EMANUEL: Yes, it is an increase. I don't think it's exponential. I think it's inevitable. Children are going to get COVID-19 if we open summer camp - inevitable. For some parents, they will perceive the risks to be too high. But for the vast majority, the risks are acceptable given the other risks that children live with. Remember, a child's life is not risk free, and it shouldn't be risk free. So I think that's the balance.
MARTIN: But combating a global pandemic and protecting your kid from a virus is different than, you know...
EMANUEL: Dying in a car accident, really? I'm not so sure.
MARTIN: Well, falling out of a canoe or something that would transpire at summer camp.
EMANUEL: Yeah, falling out of a canoe. Learning to cooperate around wearing face masks, washing hands, learning to deal with adversity is very important for children.
MARTIN: What kind of guidance have camps or state officials had from the federal government about how they should be weighing these decisions?
EMANUEL: Disappointing is the answer to that. I think the guidance coming out of the CDC has been less than great. It also would help if we had much more available and easy-to-use testing in this country.
MARTIN: But do you think that's a prerequisite for camps to be able to test each and every camper before the start of a day?
EMANUEL: I would say that it would be ideal, and it would be very good. I don't think in and of itself it's a go/no-go element. It's not easy. I didn't say it was easy, and I think in our article we say there are logistical and financial considerations. But is it a high priority for the country as a whole to do this for our children who need structure in their summertime?
MARTIN: Dr. Zeke Emanuel, we appreciate your time. Thank you.
EMANUEL: Thank you, Rachel.
MARTIN: But in the end, it really is all up to parents because let's say the camp you send your kids to in the summer is going to open. Well, then what? Then it's on you to decide if the benefit outweighs the potential cost.
JANELL CINQUINI: I'm kind of nervous. We help take care of my mom, who lives about five minutes from here, and she's 79. And so I get nervous about exposing us to what's out there.
MARTIN: This is Janell Cinquini (ph) from Aurora, Ore. She has two boys, ages 8 and 6.
CINQUINI: It's very hard, especially on the youngest. Every day, he says I want to go somewhere (laughter), you know, the park or, you know, he misses - you know, I realized after we were home two or three weeks that he didn't even really understand why we were home, you know, and what was going on. And so he was just kind of taking pieces from what we said, and he believed coronavirus was a person that could come into our house. And so that was kind of a painful mom moment.

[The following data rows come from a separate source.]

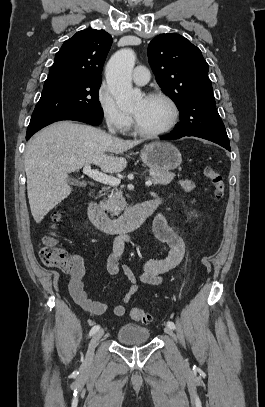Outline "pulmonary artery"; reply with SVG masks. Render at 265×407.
<instances>
[{"label": "pulmonary artery", "instance_id": "pulmonary-artery-1", "mask_svg": "<svg viewBox=\"0 0 265 407\" xmlns=\"http://www.w3.org/2000/svg\"><path fill=\"white\" fill-rule=\"evenodd\" d=\"M132 79H133L134 83H136L138 85H144L150 79V72L144 66H141V65L137 66V67H135V69L133 71Z\"/></svg>", "mask_w": 265, "mask_h": 407}]
</instances>
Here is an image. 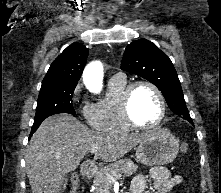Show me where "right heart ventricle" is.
Listing matches in <instances>:
<instances>
[{
	"label": "right heart ventricle",
	"instance_id": "obj_1",
	"mask_svg": "<svg viewBox=\"0 0 221 193\" xmlns=\"http://www.w3.org/2000/svg\"><path fill=\"white\" fill-rule=\"evenodd\" d=\"M128 85L125 77H113L104 98L85 106V118L90 126L106 133H126L132 130L123 118L120 99Z\"/></svg>",
	"mask_w": 221,
	"mask_h": 193
}]
</instances>
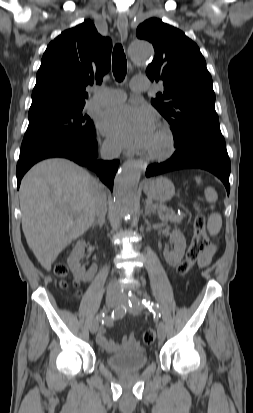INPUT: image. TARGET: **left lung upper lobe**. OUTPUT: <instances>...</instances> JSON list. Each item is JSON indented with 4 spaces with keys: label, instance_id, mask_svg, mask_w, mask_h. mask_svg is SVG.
<instances>
[{
    "label": "left lung upper lobe",
    "instance_id": "1",
    "mask_svg": "<svg viewBox=\"0 0 253 413\" xmlns=\"http://www.w3.org/2000/svg\"><path fill=\"white\" fill-rule=\"evenodd\" d=\"M136 35L150 41L155 58L146 74L151 81H162L164 89L151 100L179 136L196 122H219L214 108L212 78L198 46L181 30L158 18L140 24Z\"/></svg>",
    "mask_w": 253,
    "mask_h": 413
}]
</instances>
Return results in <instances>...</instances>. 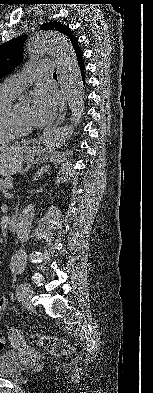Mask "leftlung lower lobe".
Segmentation results:
<instances>
[{"mask_svg":"<svg viewBox=\"0 0 153 393\" xmlns=\"http://www.w3.org/2000/svg\"><path fill=\"white\" fill-rule=\"evenodd\" d=\"M76 57H77V62L81 71V76H82V80L85 84V80H84V69H85V65H84V61L82 60V52H77L76 53Z\"/></svg>","mask_w":153,"mask_h":393,"instance_id":"1","label":"left lung lower lobe"}]
</instances>
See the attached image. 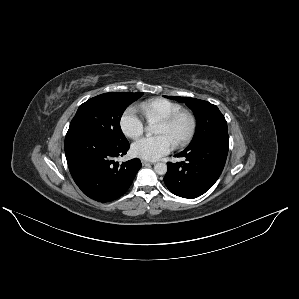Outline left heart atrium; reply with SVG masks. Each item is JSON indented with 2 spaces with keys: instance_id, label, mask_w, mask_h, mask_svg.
<instances>
[{
  "instance_id": "39dd6f15",
  "label": "left heart atrium",
  "mask_w": 299,
  "mask_h": 299,
  "mask_svg": "<svg viewBox=\"0 0 299 299\" xmlns=\"http://www.w3.org/2000/svg\"><path fill=\"white\" fill-rule=\"evenodd\" d=\"M174 143L166 135L147 136L137 140L132 146L135 156L146 160H158L171 152Z\"/></svg>"
}]
</instances>
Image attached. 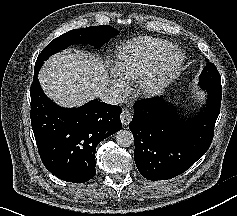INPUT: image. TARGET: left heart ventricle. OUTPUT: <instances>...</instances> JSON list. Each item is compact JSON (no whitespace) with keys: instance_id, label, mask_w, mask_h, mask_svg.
<instances>
[{"instance_id":"1","label":"left heart ventricle","mask_w":237,"mask_h":216,"mask_svg":"<svg viewBox=\"0 0 237 216\" xmlns=\"http://www.w3.org/2000/svg\"><path fill=\"white\" fill-rule=\"evenodd\" d=\"M176 65H177V54L174 50H171L165 56L161 69L164 70L168 75L175 71Z\"/></svg>"}]
</instances>
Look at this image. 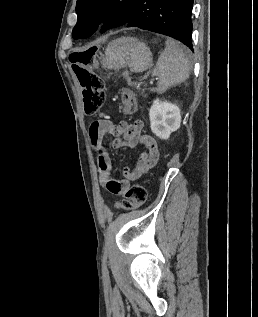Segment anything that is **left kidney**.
I'll return each instance as SVG.
<instances>
[{"mask_svg":"<svg viewBox=\"0 0 258 317\" xmlns=\"http://www.w3.org/2000/svg\"><path fill=\"white\" fill-rule=\"evenodd\" d=\"M149 118L152 132L159 138H169L171 132L180 126V108L173 102H162L156 98L149 110Z\"/></svg>","mask_w":258,"mask_h":317,"instance_id":"1","label":"left kidney"}]
</instances>
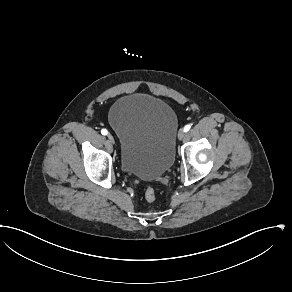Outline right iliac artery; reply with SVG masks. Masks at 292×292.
I'll return each instance as SVG.
<instances>
[{
	"label": "right iliac artery",
	"instance_id": "right-iliac-artery-1",
	"mask_svg": "<svg viewBox=\"0 0 292 292\" xmlns=\"http://www.w3.org/2000/svg\"><path fill=\"white\" fill-rule=\"evenodd\" d=\"M101 133H102L103 135H107V134H108V131H107L106 129H102V130H101Z\"/></svg>",
	"mask_w": 292,
	"mask_h": 292
}]
</instances>
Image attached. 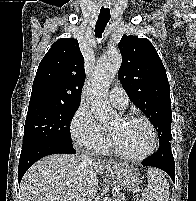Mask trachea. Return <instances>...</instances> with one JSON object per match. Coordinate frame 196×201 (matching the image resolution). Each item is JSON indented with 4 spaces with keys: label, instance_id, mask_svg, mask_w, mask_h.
I'll return each mask as SVG.
<instances>
[{
    "label": "trachea",
    "instance_id": "trachea-1",
    "mask_svg": "<svg viewBox=\"0 0 196 201\" xmlns=\"http://www.w3.org/2000/svg\"><path fill=\"white\" fill-rule=\"evenodd\" d=\"M109 20H110L109 8L102 7L100 9V14H99L98 20L96 22V27H95L96 37H98V38L102 37V33L104 32V29H105L107 23L109 22Z\"/></svg>",
    "mask_w": 196,
    "mask_h": 201
}]
</instances>
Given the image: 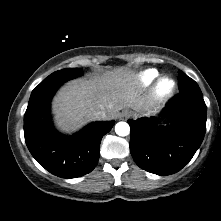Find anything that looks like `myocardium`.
I'll list each match as a JSON object with an SVG mask.
<instances>
[{
	"label": "myocardium",
	"instance_id": "myocardium-1",
	"mask_svg": "<svg viewBox=\"0 0 221 221\" xmlns=\"http://www.w3.org/2000/svg\"><path fill=\"white\" fill-rule=\"evenodd\" d=\"M165 82L169 83L168 88H163ZM176 90V82L169 76H161L154 85L153 94L156 100L163 102L168 100Z\"/></svg>",
	"mask_w": 221,
	"mask_h": 221
}]
</instances>
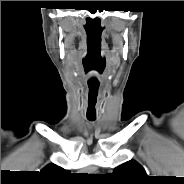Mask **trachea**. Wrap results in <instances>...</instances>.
I'll use <instances>...</instances> for the list:
<instances>
[{
    "label": "trachea",
    "instance_id": "3493384b",
    "mask_svg": "<svg viewBox=\"0 0 184 184\" xmlns=\"http://www.w3.org/2000/svg\"><path fill=\"white\" fill-rule=\"evenodd\" d=\"M90 121H93L94 119L93 118H88Z\"/></svg>",
    "mask_w": 184,
    "mask_h": 184
}]
</instances>
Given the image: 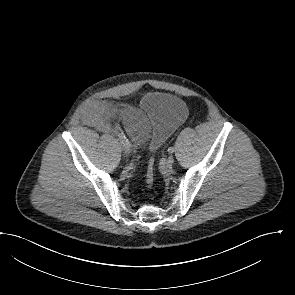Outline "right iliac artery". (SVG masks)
<instances>
[{
    "label": "right iliac artery",
    "mask_w": 295,
    "mask_h": 295,
    "mask_svg": "<svg viewBox=\"0 0 295 295\" xmlns=\"http://www.w3.org/2000/svg\"><path fill=\"white\" fill-rule=\"evenodd\" d=\"M118 136H119V139L121 140L122 144L129 143L128 140L126 139L125 135L119 134Z\"/></svg>",
    "instance_id": "1"
}]
</instances>
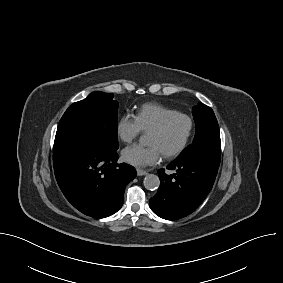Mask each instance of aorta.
I'll return each instance as SVG.
<instances>
[{
    "mask_svg": "<svg viewBox=\"0 0 283 283\" xmlns=\"http://www.w3.org/2000/svg\"><path fill=\"white\" fill-rule=\"evenodd\" d=\"M143 183L147 190H156L160 185V179L157 175L148 174L144 178Z\"/></svg>",
    "mask_w": 283,
    "mask_h": 283,
    "instance_id": "aorta-1",
    "label": "aorta"
}]
</instances>
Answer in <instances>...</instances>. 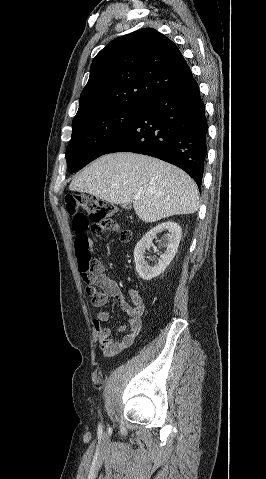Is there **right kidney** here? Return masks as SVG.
Here are the masks:
<instances>
[{
  "label": "right kidney",
  "mask_w": 266,
  "mask_h": 479,
  "mask_svg": "<svg viewBox=\"0 0 266 479\" xmlns=\"http://www.w3.org/2000/svg\"><path fill=\"white\" fill-rule=\"evenodd\" d=\"M161 232H167L165 234L166 250L157 264L149 266L144 259L145 250L150 248L152 240ZM180 239L181 227L172 221L163 222L145 234L134 249L136 271L140 278L148 281L164 272L177 253Z\"/></svg>",
  "instance_id": "right-kidney-1"
}]
</instances>
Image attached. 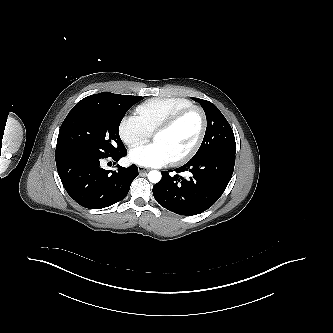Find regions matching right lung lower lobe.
Instances as JSON below:
<instances>
[{
	"mask_svg": "<svg viewBox=\"0 0 333 333\" xmlns=\"http://www.w3.org/2000/svg\"><path fill=\"white\" fill-rule=\"evenodd\" d=\"M126 150L110 156L118 161ZM108 157L82 148L56 147V166L61 182L70 197L89 209H101L124 199L138 168L119 167L117 171L101 168L100 162Z\"/></svg>",
	"mask_w": 333,
	"mask_h": 333,
	"instance_id": "98d812e1",
	"label": "right lung lower lobe"
}]
</instances>
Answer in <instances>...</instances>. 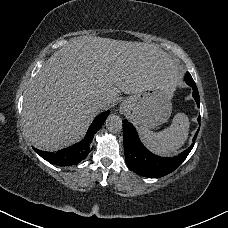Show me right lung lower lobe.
<instances>
[{
  "label": "right lung lower lobe",
  "mask_w": 228,
  "mask_h": 228,
  "mask_svg": "<svg viewBox=\"0 0 228 228\" xmlns=\"http://www.w3.org/2000/svg\"><path fill=\"white\" fill-rule=\"evenodd\" d=\"M109 113L110 111L108 110L98 115L89 127L85 138L73 146L59 150L55 153L40 151L36 148L33 149L42 158L52 164L58 166H69L77 164L85 159L88 153L92 150V148H90V143L94 137V134L102 127Z\"/></svg>",
  "instance_id": "1"
}]
</instances>
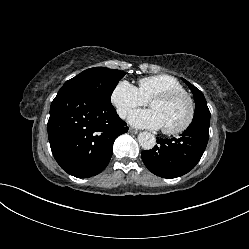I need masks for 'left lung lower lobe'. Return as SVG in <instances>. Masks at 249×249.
<instances>
[{
	"label": "left lung lower lobe",
	"mask_w": 249,
	"mask_h": 249,
	"mask_svg": "<svg viewBox=\"0 0 249 249\" xmlns=\"http://www.w3.org/2000/svg\"><path fill=\"white\" fill-rule=\"evenodd\" d=\"M210 117H199L179 138L159 139L152 150L143 151L142 160L155 175L176 178L188 173L199 162L209 139Z\"/></svg>",
	"instance_id": "left-lung-lower-lobe-1"
}]
</instances>
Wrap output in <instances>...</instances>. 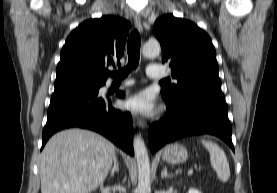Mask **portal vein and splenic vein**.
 <instances>
[{"label":"portal vein and splenic vein","instance_id":"portal-vein-and-splenic-vein-1","mask_svg":"<svg viewBox=\"0 0 277 193\" xmlns=\"http://www.w3.org/2000/svg\"><path fill=\"white\" fill-rule=\"evenodd\" d=\"M191 174H193V169L188 170V175H191Z\"/></svg>","mask_w":277,"mask_h":193}]
</instances>
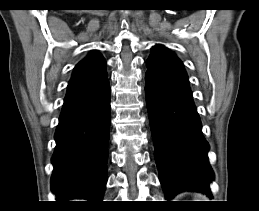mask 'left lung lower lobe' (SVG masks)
I'll return each mask as SVG.
<instances>
[{"label": "left lung lower lobe", "instance_id": "left-lung-lower-lobe-1", "mask_svg": "<svg viewBox=\"0 0 259 211\" xmlns=\"http://www.w3.org/2000/svg\"><path fill=\"white\" fill-rule=\"evenodd\" d=\"M145 92L155 160L166 198L185 190L212 197L214 174L208 163L209 145L190 88L168 86L145 77Z\"/></svg>", "mask_w": 259, "mask_h": 211}]
</instances>
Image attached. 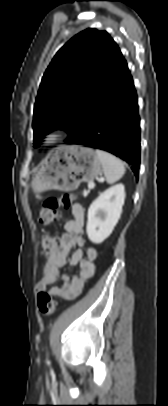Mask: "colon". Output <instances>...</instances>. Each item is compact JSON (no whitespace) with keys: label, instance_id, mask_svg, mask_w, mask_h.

MARTIN: Her boys' camps are going to open this summer, so she's thinking about her options.
CINQUINI: I wish I had some, like, easy indicator - right? - like, if we hit a certain number or don't hit a certain number or what. But I don't - I really don't know yet 'cause, you know, it's the idea that you only have to come into contact one person that's infected. And that's really scary.
MARTIN: Risks that millions of Americans are weighing as they try to keep their families healthy.
UNIDENTIFIED CHILD: (Unintelligible).
MARTIN: Sorry, wait a second. Those are my kids stomping upstairs. Clearly, I'm invested in this story. Risks that millions of Americans are trying to weigh as they try to keep their families healthy, stay productive in their jobs and give their kids a much needed summer break...
(SOUNDBITE OF STOMPING)
MARTIN: ...Whatever that ends up being.